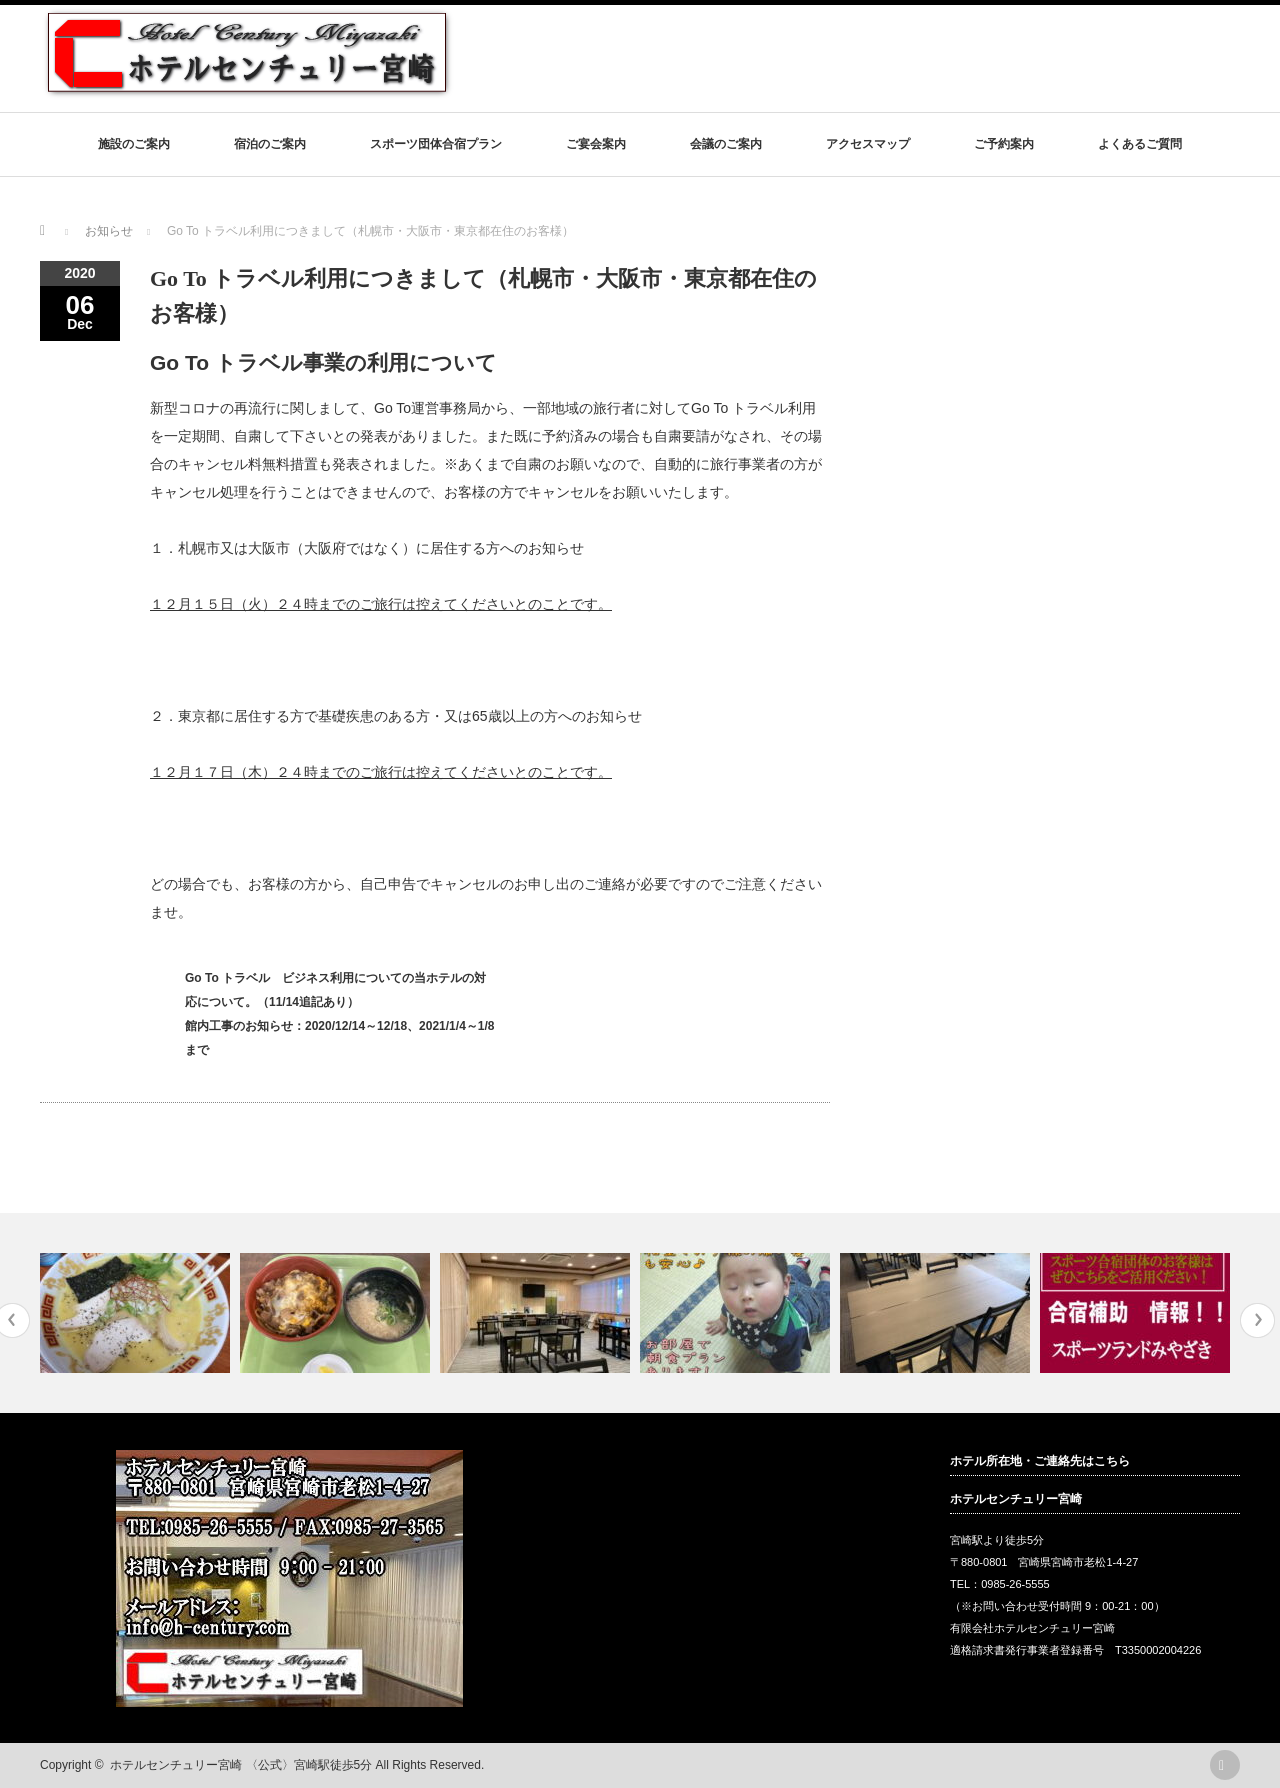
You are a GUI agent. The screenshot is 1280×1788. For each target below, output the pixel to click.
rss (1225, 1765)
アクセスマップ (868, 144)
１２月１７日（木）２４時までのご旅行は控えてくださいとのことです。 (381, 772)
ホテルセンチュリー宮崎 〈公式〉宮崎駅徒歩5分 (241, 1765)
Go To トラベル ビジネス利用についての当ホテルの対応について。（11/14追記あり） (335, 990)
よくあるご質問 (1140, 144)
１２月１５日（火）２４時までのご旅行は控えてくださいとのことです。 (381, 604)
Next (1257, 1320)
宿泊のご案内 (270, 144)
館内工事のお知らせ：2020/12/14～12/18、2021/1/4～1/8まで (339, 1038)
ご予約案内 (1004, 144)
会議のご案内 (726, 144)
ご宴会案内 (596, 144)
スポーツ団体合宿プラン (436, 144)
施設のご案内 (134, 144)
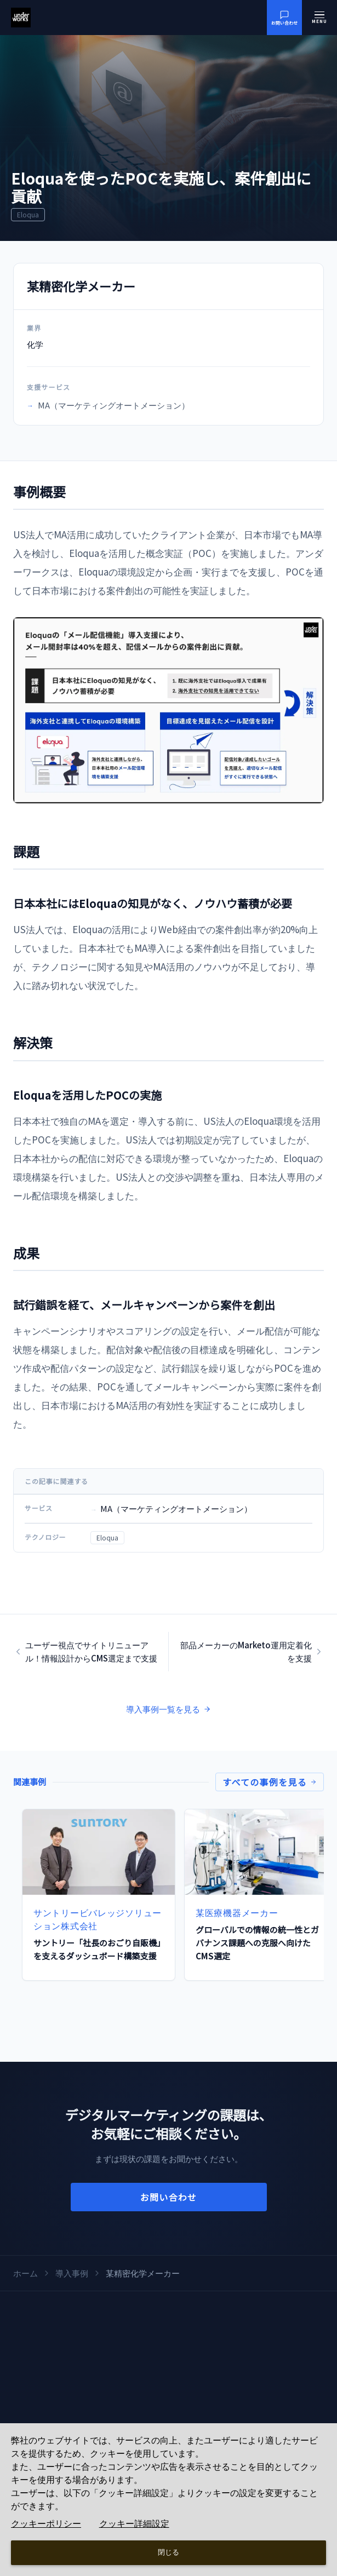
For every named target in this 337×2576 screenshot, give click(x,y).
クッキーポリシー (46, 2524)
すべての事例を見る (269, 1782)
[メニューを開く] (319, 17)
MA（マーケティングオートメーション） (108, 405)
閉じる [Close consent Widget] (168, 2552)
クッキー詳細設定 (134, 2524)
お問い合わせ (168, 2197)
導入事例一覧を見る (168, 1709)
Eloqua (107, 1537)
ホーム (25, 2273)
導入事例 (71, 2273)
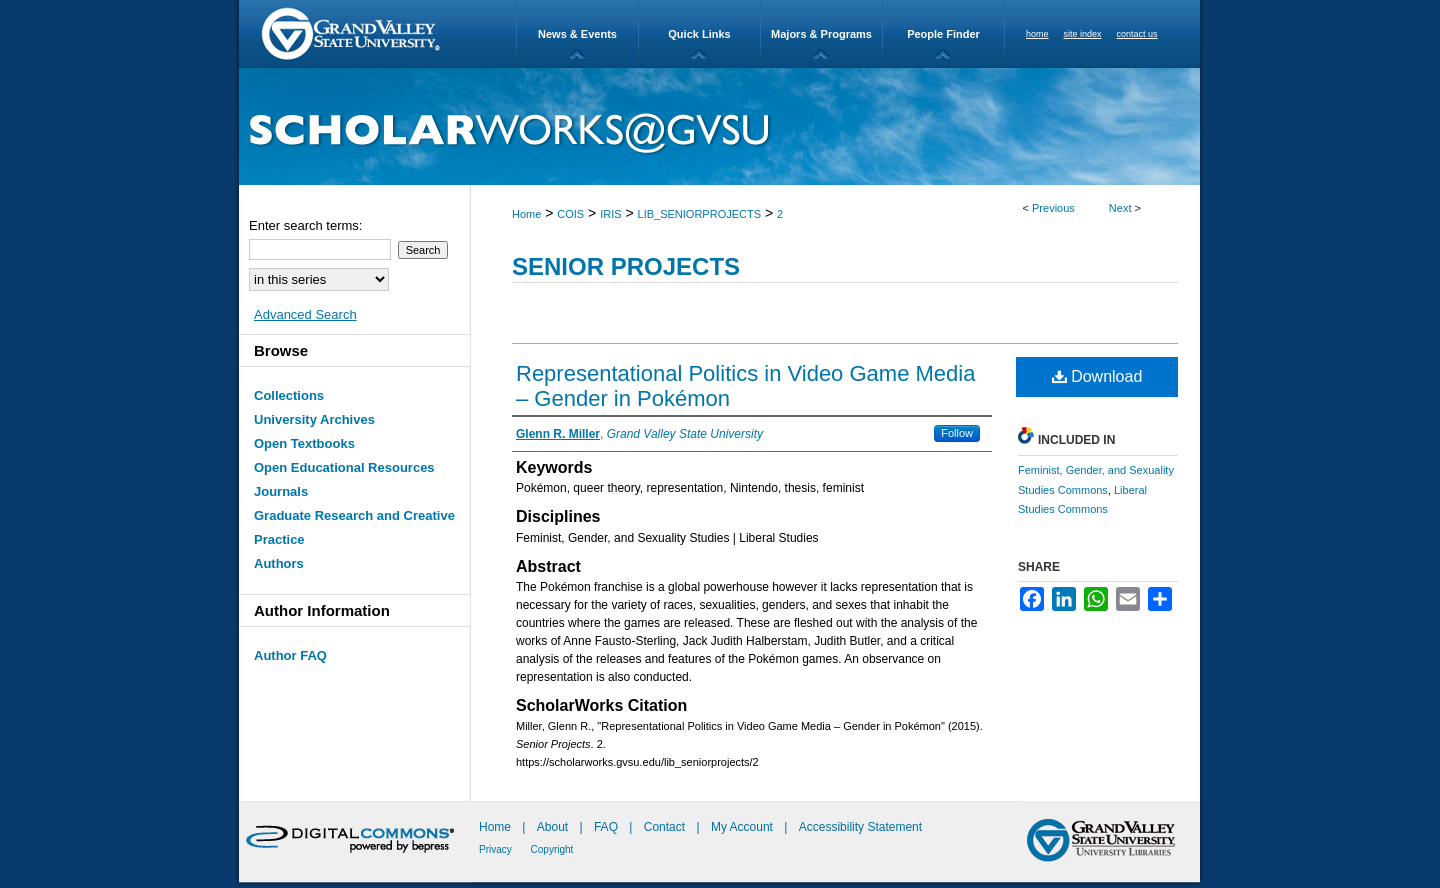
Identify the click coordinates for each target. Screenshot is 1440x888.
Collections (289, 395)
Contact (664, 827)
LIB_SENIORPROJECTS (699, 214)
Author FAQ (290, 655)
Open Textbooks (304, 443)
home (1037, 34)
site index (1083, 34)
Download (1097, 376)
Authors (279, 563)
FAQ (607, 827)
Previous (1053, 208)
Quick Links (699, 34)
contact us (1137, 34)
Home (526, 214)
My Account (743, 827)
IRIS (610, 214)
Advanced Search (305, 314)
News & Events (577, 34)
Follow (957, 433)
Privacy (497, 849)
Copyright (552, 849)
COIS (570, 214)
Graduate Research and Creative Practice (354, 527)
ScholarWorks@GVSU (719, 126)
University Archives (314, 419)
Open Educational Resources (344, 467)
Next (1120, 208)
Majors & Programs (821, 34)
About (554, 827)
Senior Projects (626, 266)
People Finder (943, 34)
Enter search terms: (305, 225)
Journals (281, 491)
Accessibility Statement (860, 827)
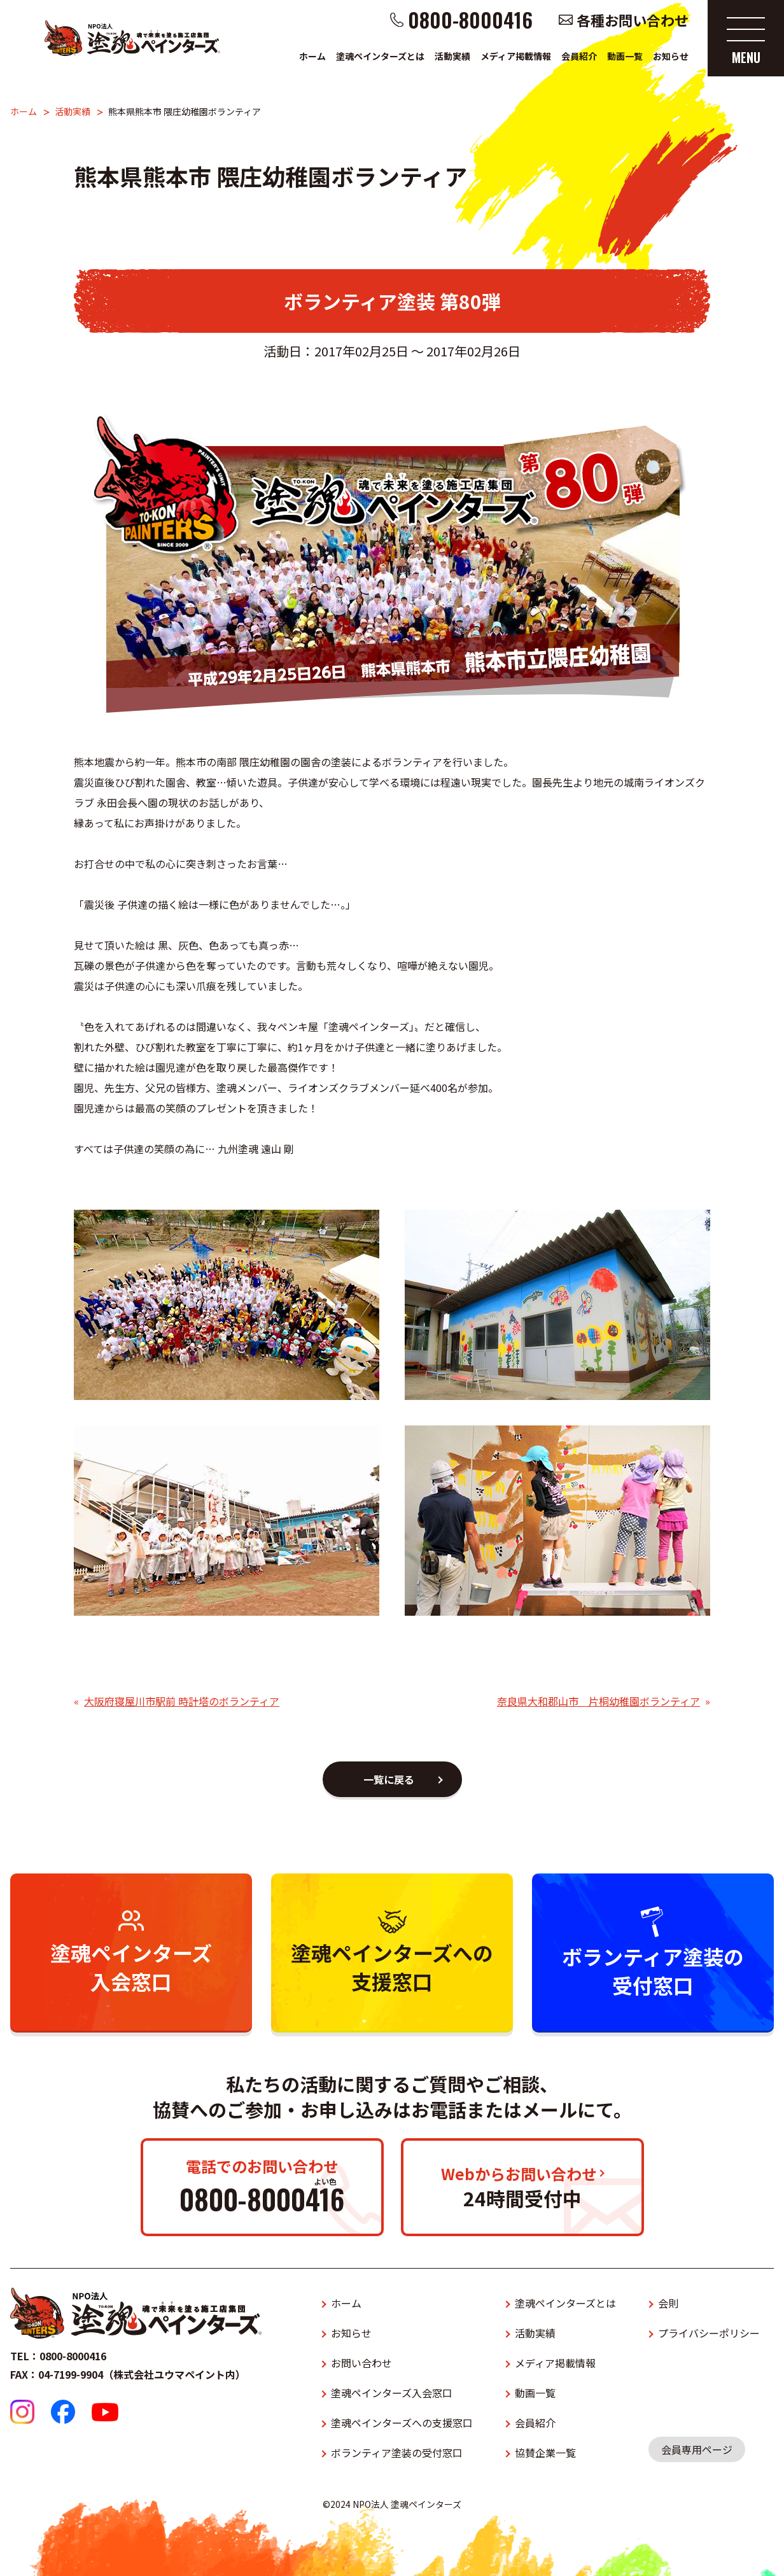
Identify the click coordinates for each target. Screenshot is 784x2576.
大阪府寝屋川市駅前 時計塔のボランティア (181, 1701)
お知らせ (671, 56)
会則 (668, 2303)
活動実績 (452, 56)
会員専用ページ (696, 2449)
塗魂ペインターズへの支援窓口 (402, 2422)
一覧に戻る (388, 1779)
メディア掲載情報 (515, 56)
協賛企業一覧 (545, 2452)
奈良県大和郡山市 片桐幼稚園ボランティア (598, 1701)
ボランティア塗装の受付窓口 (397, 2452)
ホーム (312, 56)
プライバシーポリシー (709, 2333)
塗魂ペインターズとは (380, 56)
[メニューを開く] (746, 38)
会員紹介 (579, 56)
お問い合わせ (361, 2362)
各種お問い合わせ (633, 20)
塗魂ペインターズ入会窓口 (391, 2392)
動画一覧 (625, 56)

########################################

* _TASK PROMPT_
Once the pictures are dropped, repeat the data above exactly.

* _SOLUTION BELOW_
You are a GUI agent. The screenshot is 1280×1788. For each target below, output the pixel to click.
rss (1225, 1765)
アクセスマップ (868, 144)
１２月１７日（木）２４時までのご旅行は控えてくださいとのことです。 (381, 772)
ホテルセンチュリー宮崎 〈公式〉宮崎駅徒歩5分 (241, 1765)
Go To トラベル ビジネス利用についての当ホテルの対応について。（11/14追記あり） (335, 990)
よくあるご質問 (1140, 144)
１２月１５日（火）２４時までのご旅行は控えてくださいとのことです。 (381, 604)
Next (1257, 1320)
宿泊のご案内 (270, 144)
館内工事のお知らせ：2020/12/14～12/18、2021/1/4～1/8まで (339, 1038)
ご予約案内 (1004, 144)
会議のご案内 (726, 144)
ご宴会案内 (596, 144)
スポーツ団体合宿プラン (436, 144)
施設のご案内 (134, 144)
For every named target in this 337×2576 screenshot, give click(x,y).
クッキーポリシー (46, 2524)
すべての事例を見る (269, 1782)
[メニューを開く] (319, 17)
MA（マーケティングオートメーション） (108, 405)
閉じる [Close consent Widget] (168, 2552)
クッキー詳細設定 (134, 2524)
お問い合わせ (168, 2197)
導入事例一覧を見る (168, 1709)
Eloqua (107, 1537)
ホーム (25, 2273)
導入事例 (71, 2273)
Identify the click coordinates for each target. Screenshot is 1440x888.
Collections (289, 395)
Contact (664, 827)
LIB_SENIORPROJECTS (699, 214)
Author FAQ (290, 655)
Open Textbooks (304, 443)
home (1037, 34)
site index (1083, 34)
Download (1097, 376)
Authors (279, 563)
FAQ (607, 827)
Previous (1053, 208)
Quick Links (699, 34)
contact us (1137, 34)
Home (526, 214)
My Account (743, 827)
IRIS (610, 214)
Advanced Search (305, 314)
News & Events (577, 34)
Follow (957, 433)
Privacy (497, 849)
Copyright (552, 849)
COIS (570, 214)
Graduate Research and Creative Practice (354, 527)
ScholarWorks@GVSU (719, 126)
University Archives (314, 419)
Open Educational Resources (344, 467)
Next (1120, 208)
Majors & Programs (821, 34)
About (554, 827)
Senior Projects (626, 266)
People Finder (943, 34)
Enter search terms: (305, 225)
Journals (281, 491)
Accessibility Statement (860, 827)
Identify the click coordinates for each target. Screenshot is 784x2576.
大阪府寝屋川市駅前 時計塔のボランティア (181, 1701)
お知らせ (671, 56)
会則 (668, 2303)
活動実績 (452, 56)
会員専用ページ (696, 2449)
塗魂ペインターズへの支援窓口 (402, 2422)
一覧に戻る (388, 1779)
メディア掲載情報 (515, 56)
協賛企業一覧 (545, 2452)
奈良県大和郡山市 片桐幼稚園ボランティア (598, 1701)
ボランティア塗装の受付窓口 (397, 2452)
ホーム (312, 56)
プライバシーポリシー (709, 2333)
塗魂ペインターズとは (380, 56)
[メニューを開く] (746, 38)
会員紹介 (579, 56)
お問い合わせ (361, 2362)
各種お問い合わせ (633, 20)
塗魂ペインターズ入会窓口 (391, 2392)
動画一覧 (625, 56)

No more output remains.